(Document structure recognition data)

- - - - -

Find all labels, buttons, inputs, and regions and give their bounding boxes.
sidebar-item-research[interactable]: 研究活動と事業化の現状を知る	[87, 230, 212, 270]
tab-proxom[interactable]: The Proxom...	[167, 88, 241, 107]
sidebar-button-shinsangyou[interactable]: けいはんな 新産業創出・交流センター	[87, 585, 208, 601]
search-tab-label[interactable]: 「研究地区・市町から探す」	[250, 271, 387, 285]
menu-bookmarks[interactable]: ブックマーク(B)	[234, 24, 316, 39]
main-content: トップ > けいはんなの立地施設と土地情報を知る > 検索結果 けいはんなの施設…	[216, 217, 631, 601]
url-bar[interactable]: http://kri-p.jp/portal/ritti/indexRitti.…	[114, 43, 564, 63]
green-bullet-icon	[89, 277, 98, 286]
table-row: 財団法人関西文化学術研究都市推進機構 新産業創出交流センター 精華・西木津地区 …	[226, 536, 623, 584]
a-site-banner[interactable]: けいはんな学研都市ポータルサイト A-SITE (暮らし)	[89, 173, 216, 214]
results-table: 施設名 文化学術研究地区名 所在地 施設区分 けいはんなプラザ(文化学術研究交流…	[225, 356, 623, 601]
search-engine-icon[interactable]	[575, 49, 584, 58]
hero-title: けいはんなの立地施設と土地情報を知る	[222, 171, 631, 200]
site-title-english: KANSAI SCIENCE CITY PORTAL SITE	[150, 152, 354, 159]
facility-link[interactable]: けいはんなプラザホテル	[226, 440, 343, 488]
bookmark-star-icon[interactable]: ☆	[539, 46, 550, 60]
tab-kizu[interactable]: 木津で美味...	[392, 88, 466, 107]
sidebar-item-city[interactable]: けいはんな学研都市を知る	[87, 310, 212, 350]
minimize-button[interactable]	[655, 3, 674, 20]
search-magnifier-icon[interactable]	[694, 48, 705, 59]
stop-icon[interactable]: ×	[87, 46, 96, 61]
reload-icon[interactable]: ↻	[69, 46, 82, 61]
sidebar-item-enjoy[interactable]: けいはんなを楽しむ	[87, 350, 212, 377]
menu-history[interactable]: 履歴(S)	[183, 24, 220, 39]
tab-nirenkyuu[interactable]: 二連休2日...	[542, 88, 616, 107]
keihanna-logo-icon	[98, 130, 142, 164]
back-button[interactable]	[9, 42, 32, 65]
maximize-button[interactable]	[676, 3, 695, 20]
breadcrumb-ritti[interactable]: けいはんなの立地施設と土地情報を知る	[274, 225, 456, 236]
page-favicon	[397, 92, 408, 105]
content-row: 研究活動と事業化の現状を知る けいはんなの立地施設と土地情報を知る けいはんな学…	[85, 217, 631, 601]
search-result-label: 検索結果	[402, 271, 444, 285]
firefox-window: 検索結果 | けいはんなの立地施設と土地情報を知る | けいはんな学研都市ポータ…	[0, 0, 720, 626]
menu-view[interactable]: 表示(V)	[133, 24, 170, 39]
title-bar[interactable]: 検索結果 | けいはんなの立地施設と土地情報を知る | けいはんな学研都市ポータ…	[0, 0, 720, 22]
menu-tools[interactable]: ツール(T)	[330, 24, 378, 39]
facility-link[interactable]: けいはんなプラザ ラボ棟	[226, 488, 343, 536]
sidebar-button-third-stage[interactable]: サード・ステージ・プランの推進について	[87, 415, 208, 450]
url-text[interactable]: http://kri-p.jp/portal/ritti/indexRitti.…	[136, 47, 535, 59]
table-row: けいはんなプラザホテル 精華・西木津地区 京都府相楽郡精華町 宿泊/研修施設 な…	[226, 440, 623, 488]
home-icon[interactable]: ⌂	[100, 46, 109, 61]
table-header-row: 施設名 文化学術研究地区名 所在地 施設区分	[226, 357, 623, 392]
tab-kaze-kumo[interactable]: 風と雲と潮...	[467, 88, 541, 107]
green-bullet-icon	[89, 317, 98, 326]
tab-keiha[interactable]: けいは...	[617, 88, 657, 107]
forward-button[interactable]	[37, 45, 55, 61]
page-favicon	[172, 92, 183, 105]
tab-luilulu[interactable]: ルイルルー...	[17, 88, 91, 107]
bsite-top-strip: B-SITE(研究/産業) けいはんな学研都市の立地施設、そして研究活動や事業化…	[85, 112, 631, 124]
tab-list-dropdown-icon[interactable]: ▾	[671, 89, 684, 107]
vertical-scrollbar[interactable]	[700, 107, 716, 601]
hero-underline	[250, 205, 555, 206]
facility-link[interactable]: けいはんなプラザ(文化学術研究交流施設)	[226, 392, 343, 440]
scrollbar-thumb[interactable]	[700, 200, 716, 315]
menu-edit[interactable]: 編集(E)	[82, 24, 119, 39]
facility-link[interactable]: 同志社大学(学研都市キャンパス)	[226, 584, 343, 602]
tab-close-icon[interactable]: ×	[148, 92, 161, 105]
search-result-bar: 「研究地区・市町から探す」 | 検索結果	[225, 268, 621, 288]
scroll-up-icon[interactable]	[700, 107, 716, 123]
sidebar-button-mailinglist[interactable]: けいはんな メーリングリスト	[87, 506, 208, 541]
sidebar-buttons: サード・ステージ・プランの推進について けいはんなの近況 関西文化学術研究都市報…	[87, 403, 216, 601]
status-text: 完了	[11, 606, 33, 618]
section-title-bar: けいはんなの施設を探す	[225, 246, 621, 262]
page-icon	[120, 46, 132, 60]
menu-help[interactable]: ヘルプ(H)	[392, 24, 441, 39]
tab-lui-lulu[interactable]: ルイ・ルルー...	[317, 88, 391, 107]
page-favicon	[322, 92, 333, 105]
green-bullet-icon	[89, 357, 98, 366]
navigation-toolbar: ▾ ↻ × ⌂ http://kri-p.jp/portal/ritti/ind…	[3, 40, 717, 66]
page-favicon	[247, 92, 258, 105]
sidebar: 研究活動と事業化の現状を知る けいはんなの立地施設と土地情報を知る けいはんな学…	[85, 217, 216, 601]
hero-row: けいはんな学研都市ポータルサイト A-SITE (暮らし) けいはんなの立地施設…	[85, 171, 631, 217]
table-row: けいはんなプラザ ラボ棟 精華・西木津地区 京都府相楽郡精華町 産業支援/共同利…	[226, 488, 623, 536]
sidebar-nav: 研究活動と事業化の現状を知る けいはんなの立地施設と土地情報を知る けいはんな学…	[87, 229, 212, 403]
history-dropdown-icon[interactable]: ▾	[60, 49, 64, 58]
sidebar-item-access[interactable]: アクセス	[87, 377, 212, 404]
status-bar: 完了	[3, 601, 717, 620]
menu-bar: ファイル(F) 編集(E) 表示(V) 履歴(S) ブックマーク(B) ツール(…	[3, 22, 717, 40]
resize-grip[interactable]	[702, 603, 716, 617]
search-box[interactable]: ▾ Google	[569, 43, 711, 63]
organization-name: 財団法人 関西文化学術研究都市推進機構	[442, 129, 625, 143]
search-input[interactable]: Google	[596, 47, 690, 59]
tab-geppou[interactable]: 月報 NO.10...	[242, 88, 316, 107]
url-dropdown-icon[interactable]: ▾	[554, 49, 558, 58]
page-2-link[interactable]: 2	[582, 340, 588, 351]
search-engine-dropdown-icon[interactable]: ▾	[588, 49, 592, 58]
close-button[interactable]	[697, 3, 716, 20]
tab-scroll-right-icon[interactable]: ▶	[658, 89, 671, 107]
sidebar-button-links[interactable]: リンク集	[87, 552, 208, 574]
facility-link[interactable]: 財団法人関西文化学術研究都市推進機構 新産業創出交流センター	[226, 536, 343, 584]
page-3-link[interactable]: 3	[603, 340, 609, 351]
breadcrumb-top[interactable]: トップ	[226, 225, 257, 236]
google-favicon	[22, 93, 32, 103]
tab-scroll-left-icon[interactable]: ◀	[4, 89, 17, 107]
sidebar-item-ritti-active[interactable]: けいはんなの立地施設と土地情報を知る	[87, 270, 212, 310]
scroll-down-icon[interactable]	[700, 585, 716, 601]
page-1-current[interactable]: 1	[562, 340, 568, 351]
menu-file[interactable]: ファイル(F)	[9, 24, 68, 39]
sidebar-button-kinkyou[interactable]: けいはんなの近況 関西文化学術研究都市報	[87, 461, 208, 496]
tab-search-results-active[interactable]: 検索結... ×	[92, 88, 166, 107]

- - - - -

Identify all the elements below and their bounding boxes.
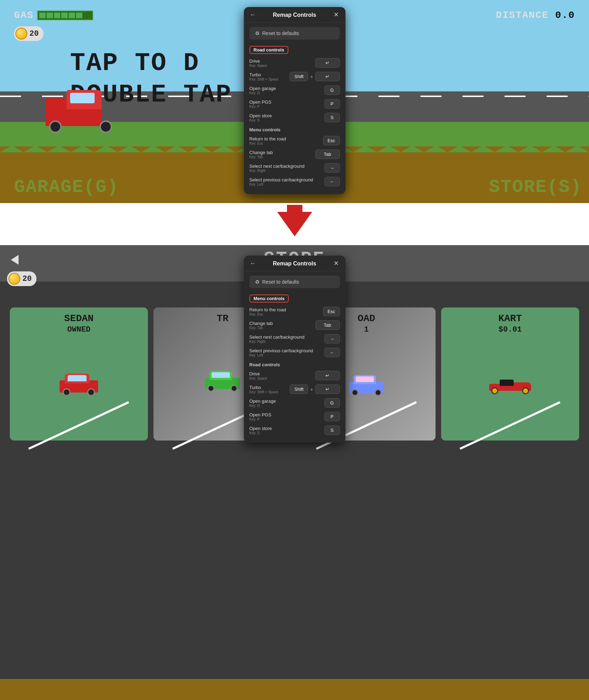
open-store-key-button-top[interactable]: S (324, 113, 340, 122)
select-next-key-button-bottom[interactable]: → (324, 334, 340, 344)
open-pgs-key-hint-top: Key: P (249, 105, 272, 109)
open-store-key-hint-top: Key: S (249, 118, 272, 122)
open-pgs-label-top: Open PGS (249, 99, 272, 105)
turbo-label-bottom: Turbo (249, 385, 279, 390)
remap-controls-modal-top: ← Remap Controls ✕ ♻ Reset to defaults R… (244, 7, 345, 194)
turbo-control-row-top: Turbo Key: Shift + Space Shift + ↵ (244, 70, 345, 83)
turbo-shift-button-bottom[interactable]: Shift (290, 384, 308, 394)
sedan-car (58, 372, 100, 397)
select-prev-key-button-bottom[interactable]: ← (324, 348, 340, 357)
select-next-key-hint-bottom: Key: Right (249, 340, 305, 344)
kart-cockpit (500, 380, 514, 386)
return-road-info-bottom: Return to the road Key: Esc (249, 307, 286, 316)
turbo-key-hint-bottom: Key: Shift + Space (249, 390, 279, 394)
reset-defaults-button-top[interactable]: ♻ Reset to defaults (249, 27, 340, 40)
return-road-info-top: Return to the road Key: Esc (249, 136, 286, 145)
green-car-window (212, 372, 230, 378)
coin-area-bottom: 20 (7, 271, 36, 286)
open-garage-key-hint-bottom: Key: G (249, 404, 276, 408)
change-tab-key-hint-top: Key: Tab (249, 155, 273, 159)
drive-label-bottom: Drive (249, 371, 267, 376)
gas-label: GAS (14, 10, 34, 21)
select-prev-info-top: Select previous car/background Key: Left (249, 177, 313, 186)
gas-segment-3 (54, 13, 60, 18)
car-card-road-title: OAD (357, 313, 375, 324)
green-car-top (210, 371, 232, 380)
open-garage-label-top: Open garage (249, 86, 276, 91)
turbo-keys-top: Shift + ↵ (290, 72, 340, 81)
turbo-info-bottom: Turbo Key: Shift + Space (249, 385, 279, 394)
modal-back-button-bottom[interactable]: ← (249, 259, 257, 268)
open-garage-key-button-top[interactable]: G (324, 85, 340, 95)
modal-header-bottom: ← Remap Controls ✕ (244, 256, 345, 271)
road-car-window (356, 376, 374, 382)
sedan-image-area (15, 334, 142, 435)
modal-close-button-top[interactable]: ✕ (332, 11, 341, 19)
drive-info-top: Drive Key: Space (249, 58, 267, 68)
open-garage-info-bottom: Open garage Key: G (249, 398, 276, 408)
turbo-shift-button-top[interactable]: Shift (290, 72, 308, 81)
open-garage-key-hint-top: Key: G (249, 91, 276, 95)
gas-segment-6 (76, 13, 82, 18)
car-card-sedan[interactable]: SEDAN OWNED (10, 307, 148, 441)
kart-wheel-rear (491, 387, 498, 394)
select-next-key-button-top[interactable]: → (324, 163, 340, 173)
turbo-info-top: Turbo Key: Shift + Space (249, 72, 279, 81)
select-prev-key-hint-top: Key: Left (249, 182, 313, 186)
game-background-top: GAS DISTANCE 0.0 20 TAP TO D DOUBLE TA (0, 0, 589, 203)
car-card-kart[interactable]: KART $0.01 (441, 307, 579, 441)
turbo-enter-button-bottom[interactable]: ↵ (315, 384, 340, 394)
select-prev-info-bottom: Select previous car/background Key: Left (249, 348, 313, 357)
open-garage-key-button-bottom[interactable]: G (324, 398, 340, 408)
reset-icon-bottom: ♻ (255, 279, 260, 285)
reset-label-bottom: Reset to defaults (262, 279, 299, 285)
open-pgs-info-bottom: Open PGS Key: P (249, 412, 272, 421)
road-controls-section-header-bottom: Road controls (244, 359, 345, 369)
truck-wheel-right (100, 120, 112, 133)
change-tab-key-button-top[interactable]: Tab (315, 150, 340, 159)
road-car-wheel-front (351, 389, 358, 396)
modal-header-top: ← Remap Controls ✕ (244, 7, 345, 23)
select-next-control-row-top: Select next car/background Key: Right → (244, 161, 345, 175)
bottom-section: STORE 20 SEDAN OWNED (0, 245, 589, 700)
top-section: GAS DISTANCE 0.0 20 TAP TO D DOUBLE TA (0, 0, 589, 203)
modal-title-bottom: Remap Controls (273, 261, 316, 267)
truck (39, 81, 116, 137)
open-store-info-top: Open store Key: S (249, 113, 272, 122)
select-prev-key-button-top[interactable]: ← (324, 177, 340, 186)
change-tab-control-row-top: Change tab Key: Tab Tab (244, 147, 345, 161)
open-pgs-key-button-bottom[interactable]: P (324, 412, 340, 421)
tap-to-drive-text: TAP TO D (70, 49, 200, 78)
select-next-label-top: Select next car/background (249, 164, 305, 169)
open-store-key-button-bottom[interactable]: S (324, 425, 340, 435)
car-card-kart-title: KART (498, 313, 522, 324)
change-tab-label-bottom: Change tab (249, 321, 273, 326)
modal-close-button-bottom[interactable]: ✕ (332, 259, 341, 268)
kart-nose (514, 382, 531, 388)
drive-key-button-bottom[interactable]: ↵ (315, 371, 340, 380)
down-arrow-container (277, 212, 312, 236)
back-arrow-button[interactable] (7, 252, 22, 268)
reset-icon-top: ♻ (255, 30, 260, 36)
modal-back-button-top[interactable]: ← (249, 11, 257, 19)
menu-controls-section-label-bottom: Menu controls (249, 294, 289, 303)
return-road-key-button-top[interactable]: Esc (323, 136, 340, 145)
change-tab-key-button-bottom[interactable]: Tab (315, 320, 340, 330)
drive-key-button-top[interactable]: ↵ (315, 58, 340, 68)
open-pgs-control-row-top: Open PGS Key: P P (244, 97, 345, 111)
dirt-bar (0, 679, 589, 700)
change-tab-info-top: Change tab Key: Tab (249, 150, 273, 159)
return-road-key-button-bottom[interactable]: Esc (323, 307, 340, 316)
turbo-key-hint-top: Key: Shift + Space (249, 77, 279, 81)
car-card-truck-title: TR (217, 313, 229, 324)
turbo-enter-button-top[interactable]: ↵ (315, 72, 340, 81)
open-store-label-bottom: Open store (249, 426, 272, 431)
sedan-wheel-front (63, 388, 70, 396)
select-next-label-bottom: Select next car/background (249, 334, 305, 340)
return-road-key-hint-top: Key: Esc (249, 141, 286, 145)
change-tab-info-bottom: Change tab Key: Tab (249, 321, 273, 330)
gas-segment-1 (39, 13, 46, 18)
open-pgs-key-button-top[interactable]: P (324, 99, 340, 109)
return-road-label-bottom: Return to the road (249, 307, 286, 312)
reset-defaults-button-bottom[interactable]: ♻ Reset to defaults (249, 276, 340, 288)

- - - - -

Problem description: All lines above that contain the word "DISTANCE" are to be copied.

Answer box:
game-background-top: GAS DISTANCE 0.0 20 TAP TO D DOUBLE TA (0, 0, 589, 203)
top-section: GAS DISTANCE 0.0 20 TAP TO D DOUBLE TA (0, 0, 589, 203)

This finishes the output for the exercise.